We’ve seen an abundance of reports on Google’s billboard advertising campaign for Google Apps, the company’s web-based enterprise productivity suite.
Drivers on San Francisco’s Highway 101, New York’s West Side Highway, Chicago’s Eisenhower Expressway, and Boston’s Massachusetts Turnpike will presumably see Google’s billboards while stuck in mind-deadening traffic. The advertisements will change daily during weekdays for the entire month of August.
It’s all part of Google’s mounting bid to wrest revenue-bearing enterprise accounts away from Microsoft — and, to a lesser extent, IBM — for applications such as email, word processing, spreadsheets, calendaring, and the like.

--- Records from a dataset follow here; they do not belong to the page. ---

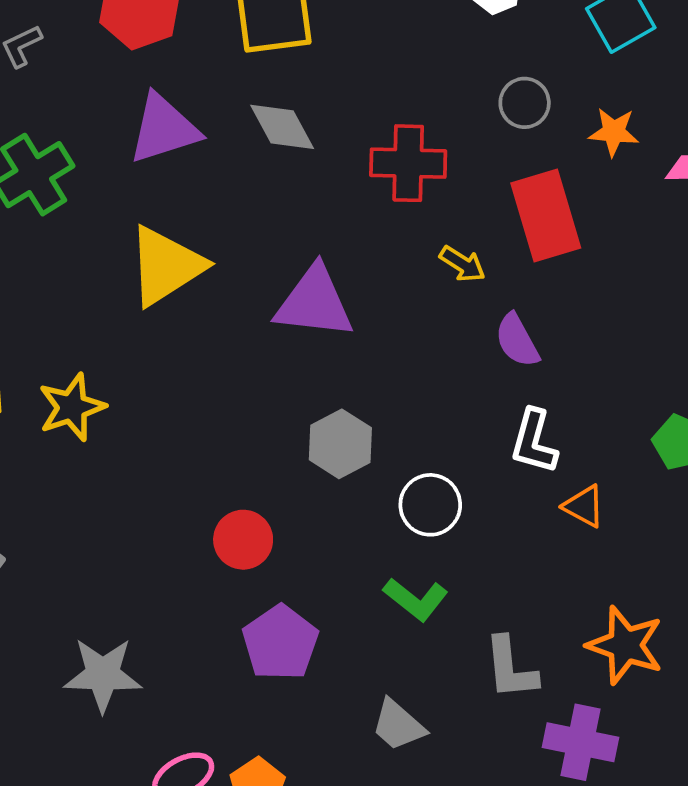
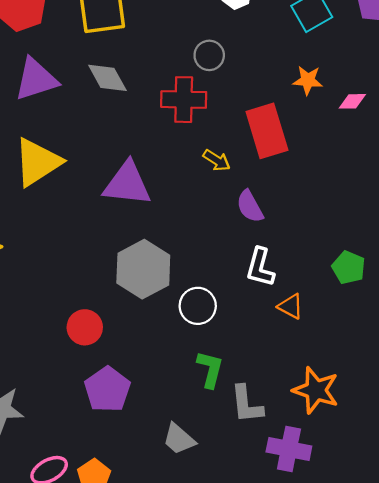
gray circle: (525, 103) -> (209, 55), moved
gray hexagon: (340, 444) -> (143, 269), size x1.4
green L-shape: (416, 599) -> (210, 369), moved, turned -114

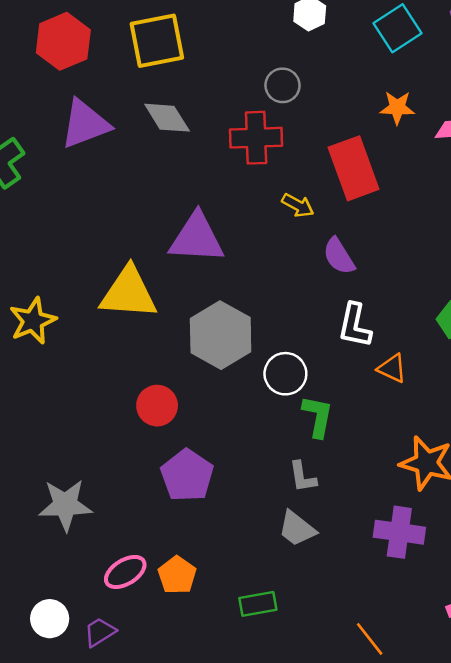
yellow triangle: (37, 162) -> (129, 293), moved, turned 40
green L-shape: (210, 369) -> (318, 416), moved
gray L-shape: (247, 404) -> (303, 477), moved, size x0.7
gray trapezoid: (179, 439) -> (297, 529), moved

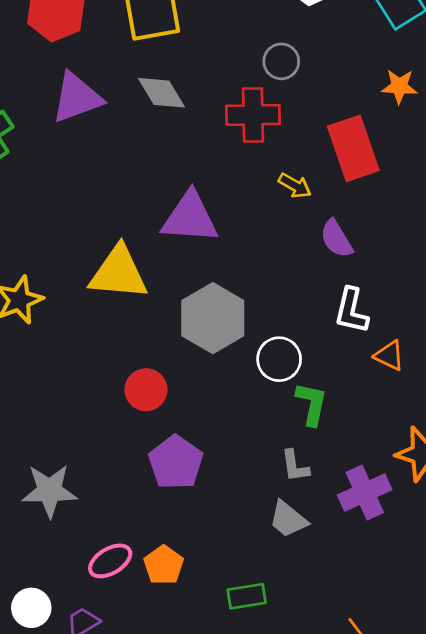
purple cross: (399, 532) -> (365, 492), moved, turned -33

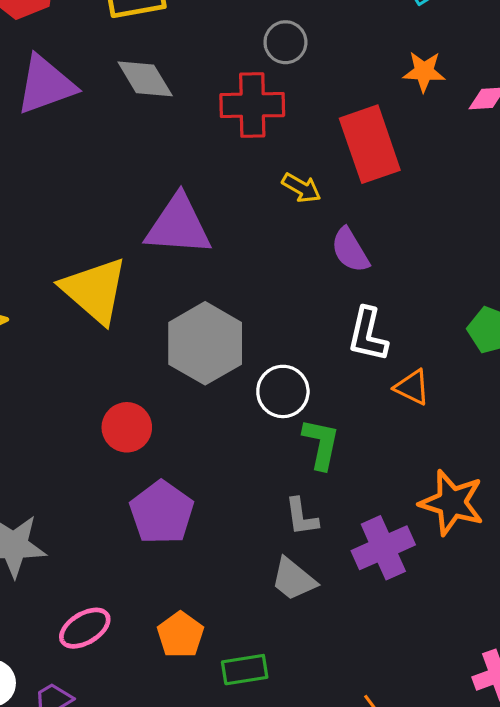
yellow triangle: (119, 273) -> (95, 290), turned 36
orange pentagon: (164, 565) -> (180, 635), moved

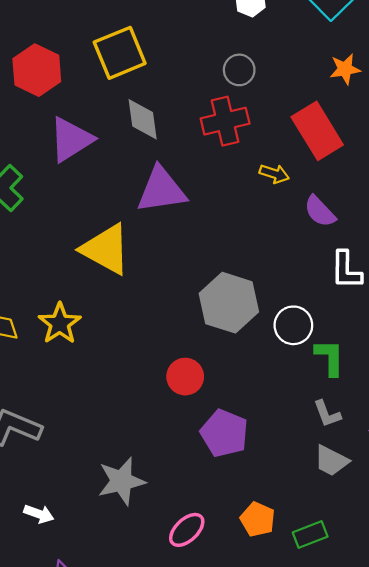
gray diamond: (145, 79) -> (143, 119), turned 36
purple triangle: (178, 225) -> (161, 190), moved
yellow triangle: (95, 290) -> (106, 249), moved

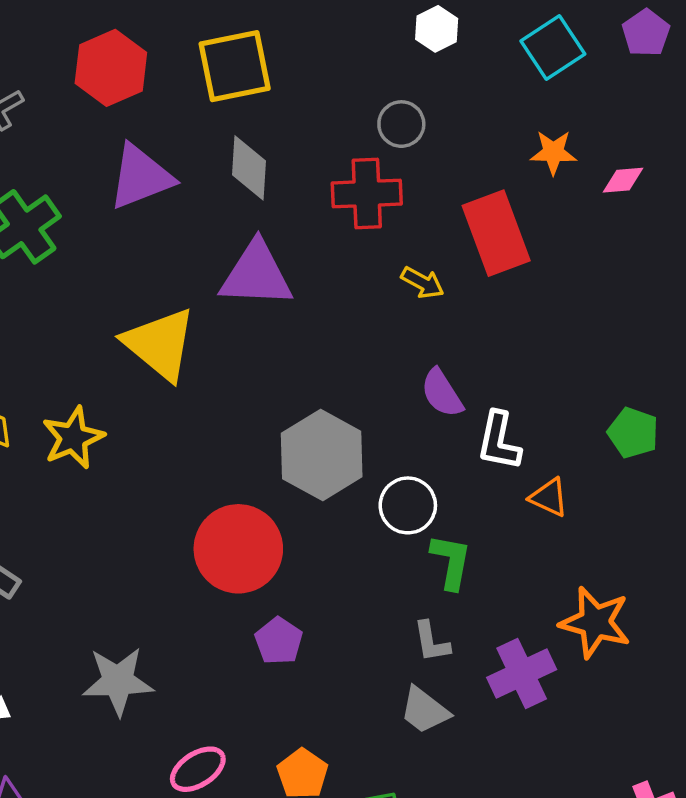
purple semicircle: (320, 211) -> (442, 393), moved
red circle: (185, 377) -> (238, 549), size x1.6
purple pentagon: (224, 433) -> (279, 641), size x0.7

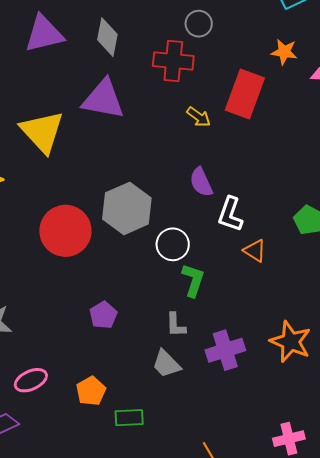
red rectangle: (496, 233) -> (245, 94), turned 33
red circle: (238, 549) -> (65, 231), moved
orange star: (595, 622) -> (291, 342), moved
purple pentagon: (279, 641) -> (103, 315), moved

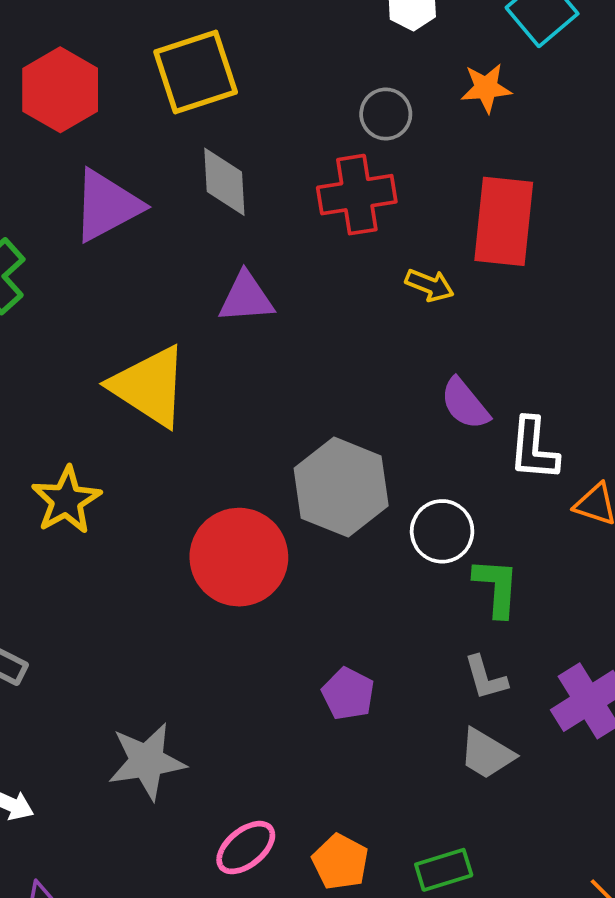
orange star: (284, 52) -> (486, 88), moved
purple triangle: (103, 99) -> (246, 298), size x0.7
orange pentagon: (91, 391) -> (340, 862), moved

The vast majority of Google Apps subscribers tend to choose the free, advertising-driven version, and Google would like to derive new sources of revenue from products and services unrelated to search-based advertising. Besides, very few enterprise IT departments, and the executives that hire the personnel in those departments, would be keen on having advertising appearing alongside and within the personal-productivity applications used by their employees.

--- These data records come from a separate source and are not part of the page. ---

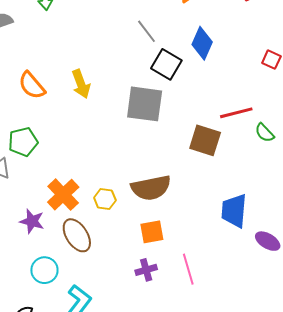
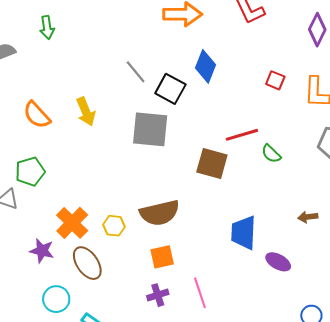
gray line: (147, 31) -> (136, 72), moved

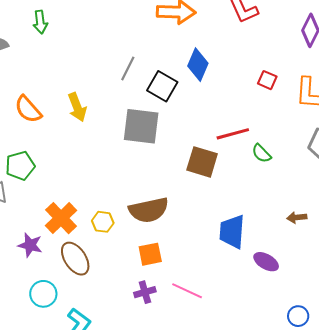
gray line: (136, 72) -> (128, 68), turned 65
pink line: (200, 293) -> (187, 291), turned -48

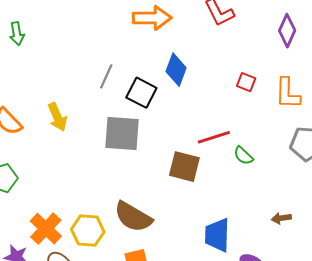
brown semicircle: (149, 210) -> (133, 217), turned 45
yellow hexagon: (103, 222) -> (88, 231), size x1.5

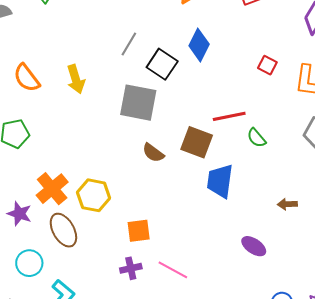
brown semicircle: (133, 217) -> (153, 153), moved, size x0.6
blue trapezoid: (217, 235) -> (220, 181), moved

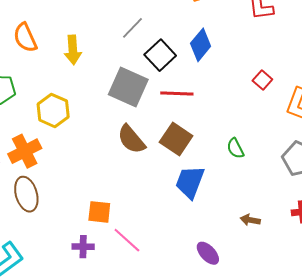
red line: (229, 116) -> (177, 93), moved
brown semicircle: (153, 153) -> (131, 139), size x1.4
yellow hexagon: (94, 195) -> (53, 110), moved
pink line: (173, 270) -> (127, 240), moved

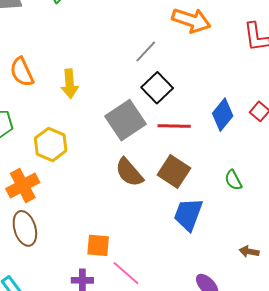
gray line: (132, 28) -> (146, 51), moved
blue diamond: (201, 45) -> (223, 115), moved
gray square: (128, 87) -> (126, 120), turned 33

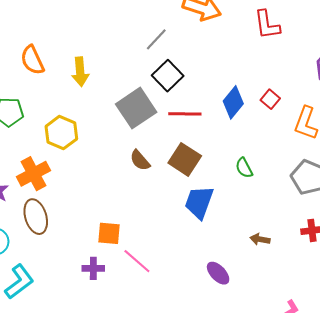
brown semicircle: (129, 172) -> (140, 160), size x0.7

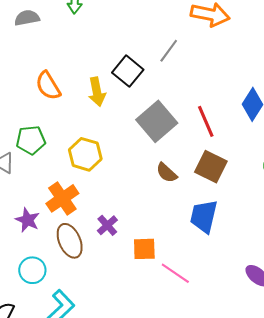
black square: (168, 76) -> (128, 71), moved
red line: (185, 114) -> (206, 121), turned 72
blue trapezoid: (199, 202) -> (204, 216), moved
purple cross: (93, 268) -> (107, 225), moved, turned -35

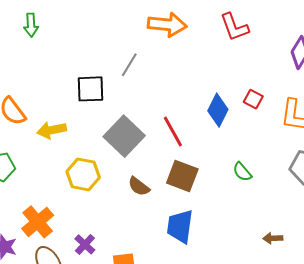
black square: (128, 71) -> (90, 89), turned -36
yellow arrow: (97, 92) -> (52, 130), moved, turned 96
yellow hexagon: (85, 154) -> (83, 174), moved

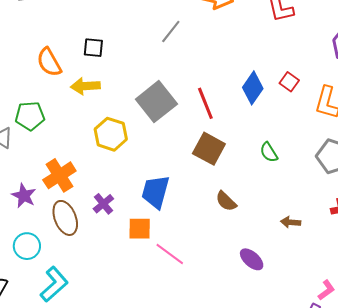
black square: (90, 89) -> (93, 48), moved, size x0.7
brown semicircle: (139, 186) -> (226, 201), moved
blue trapezoid: (180, 226) -> (155, 192), moved

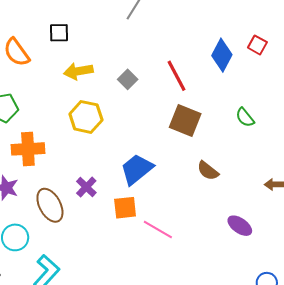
yellow arrow: (85, 86) -> (78, 71), moved
gray square: (156, 102) -> (128, 79), size x0.5
orange cross: (59, 175) -> (28, 149), moved, turned 36
blue trapezoid: (155, 192) -> (137, 169), turned 42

Advertising issues aside, Google has a mountain to climb in convincing CIOs that Google Apps is ready for their patronage. As Larry Dignan of ZDNet notes, Google will need to comprehensively address valid enterprise concerns regarding security, privacy, and compliance before it can make substantive inroads against Microsoft.
That might take a while, irrespective of whether the simple but stark billboard advertisements draw the eyes and attention of commuters.
On a mildly digressive note, I wonder which billboard company captured the Google account. You’d think it would be worth some useful PR. Then again, perhaps I missed something (that happens from time to time) and Google now owns its billboards.